(Extracted page text data)
-*-

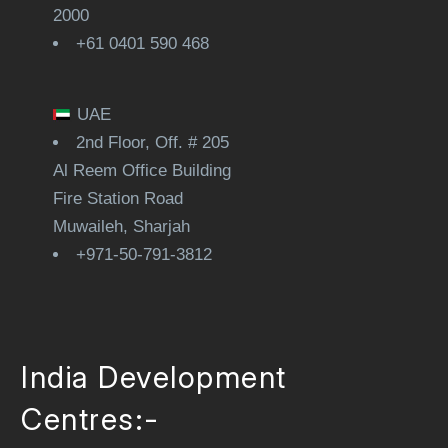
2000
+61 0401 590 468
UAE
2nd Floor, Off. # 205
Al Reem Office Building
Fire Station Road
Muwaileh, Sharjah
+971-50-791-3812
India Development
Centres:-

-*-

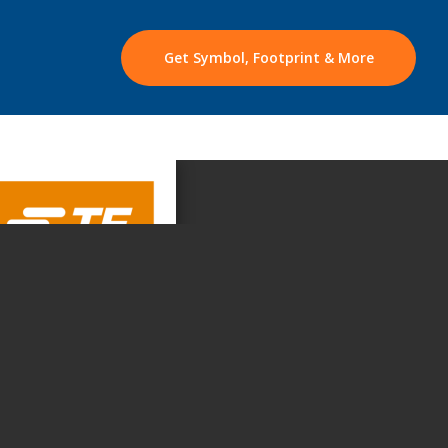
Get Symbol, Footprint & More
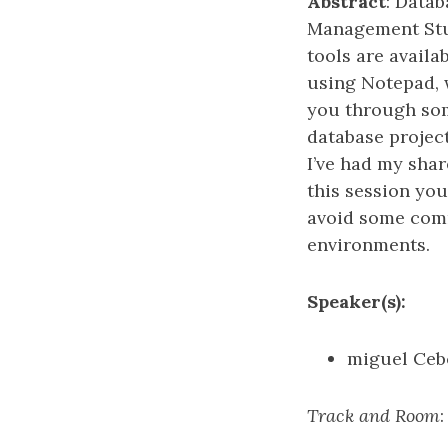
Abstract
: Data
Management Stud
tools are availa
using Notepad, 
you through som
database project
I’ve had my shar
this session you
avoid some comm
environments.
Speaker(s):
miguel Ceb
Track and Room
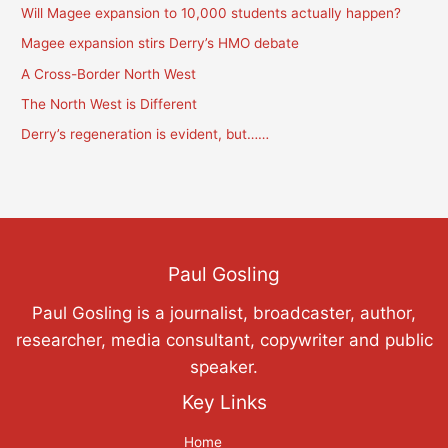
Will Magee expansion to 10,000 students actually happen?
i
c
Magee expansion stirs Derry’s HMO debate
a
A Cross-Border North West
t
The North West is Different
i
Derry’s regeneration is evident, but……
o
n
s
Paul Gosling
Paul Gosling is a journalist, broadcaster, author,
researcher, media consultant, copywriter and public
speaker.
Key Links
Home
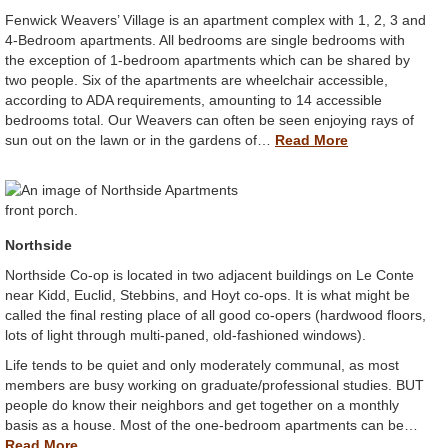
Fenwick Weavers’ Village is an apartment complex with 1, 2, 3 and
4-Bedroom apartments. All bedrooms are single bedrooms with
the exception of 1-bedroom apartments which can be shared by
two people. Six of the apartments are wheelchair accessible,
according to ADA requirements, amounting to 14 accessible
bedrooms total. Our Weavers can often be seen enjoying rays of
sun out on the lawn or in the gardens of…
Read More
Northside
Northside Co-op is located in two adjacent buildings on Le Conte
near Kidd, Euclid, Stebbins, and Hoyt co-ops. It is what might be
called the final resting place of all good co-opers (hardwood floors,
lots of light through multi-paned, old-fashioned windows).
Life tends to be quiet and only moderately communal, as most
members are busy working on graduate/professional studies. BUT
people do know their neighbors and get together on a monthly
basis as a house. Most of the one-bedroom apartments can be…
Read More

-*-

### WORK ORDER
Check each line of the data above for the word "accessible", then state how many lines have it. Give the number alone.

### EXERCISE RESULT
2